[Exercise requirements]
Among the records below, find each line bearing the word "embargo" and copy it.

[Extracted records]

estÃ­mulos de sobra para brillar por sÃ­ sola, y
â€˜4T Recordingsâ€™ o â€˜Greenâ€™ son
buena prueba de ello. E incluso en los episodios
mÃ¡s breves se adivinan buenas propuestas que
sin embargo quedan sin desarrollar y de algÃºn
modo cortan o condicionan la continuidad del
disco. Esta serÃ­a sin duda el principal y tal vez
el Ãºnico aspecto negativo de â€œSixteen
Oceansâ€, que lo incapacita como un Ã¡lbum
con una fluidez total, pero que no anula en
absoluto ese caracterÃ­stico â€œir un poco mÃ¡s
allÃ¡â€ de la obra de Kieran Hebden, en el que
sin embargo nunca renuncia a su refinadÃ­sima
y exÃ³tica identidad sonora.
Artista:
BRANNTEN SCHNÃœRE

[Task answer]
sin embargo quedan sin desarrollar y de algÃºn
sin embargo nunca renuncia a su refinadÃ­sima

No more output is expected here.